NATO's police powers

April 01, 1999|By George F. Will

WASHINGTON -- Political language can infuse its own logic into events. President Clinton says Serbian atrocities in Kosovo constitute "genocide."

If so, then what can realistically be said to remain of the premise on which NATO went to war?: The appropriate conclusion of this crisis would leave Serbia diminished and chastened, but retaining sovereignty over Kosovo.

Serbia's atrocities are not genocide -- a campaign to exterminate an entire category of people -- but they are patent war crimes intended to terrorize a people into flight.

In the whirl of war, events can, in a week, drain serious statesmen's political formulations of plausibility. After a week of Serbia's bloody rush to create new facts on the ground in Kosovo, it is no longer pertinent to say (as Defense Secretary William Cohen did at the beginning of the war) that the bombing could end if Slobodan Milosevic "embraces the principles of Rambouillet," or to say, as Henry Kissinger does in an essay written for this week's Newsweek, that a plausible settlement would involve "the withdrawal of Serbian forces introduced (into Kosovo) after the beginning of negotiations at Rambouillet."

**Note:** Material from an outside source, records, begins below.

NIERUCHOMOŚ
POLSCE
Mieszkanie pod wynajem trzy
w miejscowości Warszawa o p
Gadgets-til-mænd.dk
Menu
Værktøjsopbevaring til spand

Those futile talks in France in February involved a quest for the status quo 1989, before Serbia revoked Kosovo's autonomy. But because of the campaign of terror that Serbia vastly intensified in Kosovo last week, last month is ancient history. And the phrase "too clever by half" perfectly describes such a plan for fine-tuning the appropriate presence of war criminals among their victims.

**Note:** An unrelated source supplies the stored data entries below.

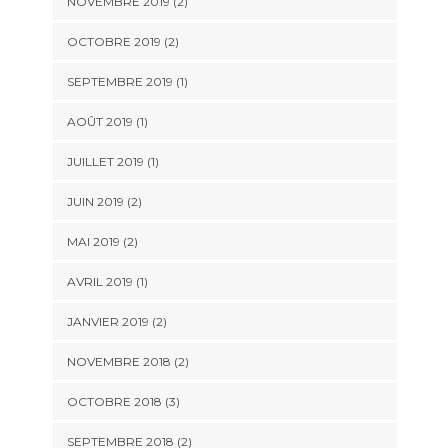
NOVEMBRE 2019
(2)
OCTOBRE 2019
(2)
SEPTEMBRE 2019
(1)
AOÛT 2019
(1)
JUILLET 2019
(1)
JUIN 2019
(2)
MAI 2019
(2)
AVRIL 2019
(1)
JANVIER 2019
(2)
NOVEMBRE 2018
(2)
OCTOBRE 2018
(3)
SEPTEMBRE 2018
(2)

A distressing, but perhaps sensible, oddity of the war's first week was that NATO's tactics implied a goal superior to its stated one. The stated goal was to prevent atrocities. But the tactic of concentrating air attacks on what most threatened airplanes -- Serbia's air defenses -- implied that NATO's overriding goal was to minimize NATO casualties, even if that would have the clear consequence of allowing the Serbian war criminals additional days to inflict casualties on Kosovars.

Economizing NATO lives is not a contemptible goal. Such economizing reflects more than the humanity of the democracies. It also reflects a hardheaded assessment by NATO's leaders of the fragility of such public support as the war against Serbia enjoys.

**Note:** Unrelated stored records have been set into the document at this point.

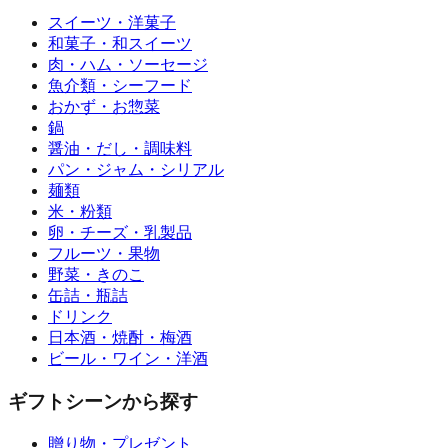
スイーツ・洋菓子
和菓子・和スイーツ
肉・ハム・ソーセージ
魚介類・シーフード
おかず・お惣菜
鍋
醤油・だし・調味料
パン・ジャム・シリアル
麺類
米・粉類
卵・チーズ・乳製品
フルーツ・果物
野菜・きのこ
缶詰・瓶詰
ドリンク
日本酒・焼酎・梅酒
ビール・ワイン・洋酒
ギフトシーンから探す
贈り物・プレゼント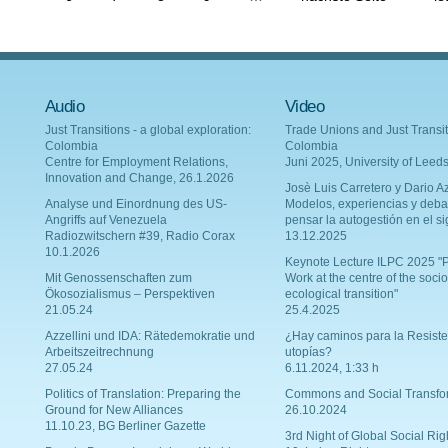
Audio
Video
Just Transitions - a global exploration:
Trade Unions and Just Transit
Colombia
Colombia
Centre for Employment Relations,
Juni 2025, University of Leed
Innovation and Change, 26.1.2026
Josè Luis Carretero y Dario Az
Analyse und Einordnung des US-
Modelos, experiencias y deba
Angriffs auf Venezuela
pensar la autogestión en el si
Radiozwitschern #39, Radio Corax
13.12.2025
10.1.2026
Keynote Lecture ILPC 2025 "P
Mit Genossenschaften zum
Work at the centre of the socio
Ökosozialismus – Perspektiven
ecological transition"
21.05.24
25.4.2025
Azzellini und IDA: Rätedemokratie und
¿Hay caminos para la Resiste
Arbeitszeitrechnung
utopías?
27.05.24
6.11.2024, 1:33 h
Politics of Translation: Preparing the
Commons and Social Transfo
Ground for New Alliances
26.10.2024
11.10.23, BG Berliner Gazette
3rd Night of Global Social Rig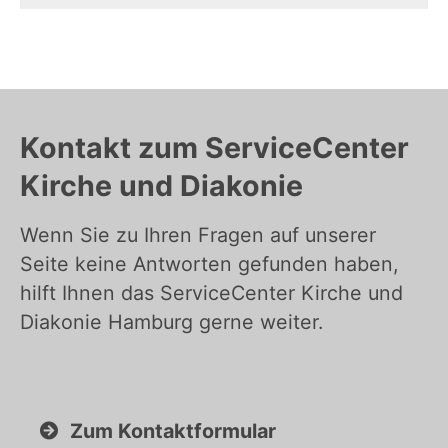
Kontakt zum ServiceCenter
Kirche und Diakonie
Wenn Sie zu Ihren Fragen auf unserer
Seite keine Antworten gefunden haben,
hilft Ihnen das ServiceCenter Kirche und
Diakonie Hamburg gerne weiter.
Zum Kontaktformular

Still, this calculation is a sobering reminder of the narrow parameters within which NATO nations -- not least the United States -- operate when combating rulers who do not share the democracies' civilized aversion to casualties, including casualties inflicted by war's inevitable collateral damage on the other side's civilians. Thus this war began with NATO announcing what it would not do -- use ground combat troops.

This, in spite of a general truth that is of particular pertinence to NATO's stated goal in this war: Wars are generally won by men with rifles occupying the contested ground. Men with rifles and pistols are sufficient for ethnic cleansing and are not targets that $45-million combat aircraft are designed to thwart.

When NATO says its objective is to "degrade" Serbia's capacity for ethnic cleansing in Kosovo, NATO sets a goal so modest that success can be declared at any point. (Saddam Hussein had essentially won the post-Gulf War when U.S. policy was defined down to "reducing" his capacity to threaten his neighbors.) NATO may be resolved to be a regional policeman, but a policeman of a peculiar kind -- one that will not walk the beat but will fly over it.

Events are in the saddle, riding NATO. If NATO makes Serbia so weak that Kosovo is safe, Kosovars will feel that secession is safe. What could then become unsafe is Europe between Germany and Russia. Ten percent to 15 percent of the 170 million people who live there are ethnic minorities within their nations. For example, according to professor P. Edward Haley of Claremont McKenna College, writing in the Los Angeles Times, 25 million non-Russians live in the Russian federation, and 40 percent of ethnic Albanians live outside Albania.

If by its action in Kosovo NATO seems to affirm the principle of ethnic self-determination, or if the drama being played out there emboldens armed ethnic minorities to assert a right to self-determination, then NATO, which has expanded eastward and probably is not done expanding, could learn that a policeman's lot is not a happy one.

George F. Will is a syndicated columnist.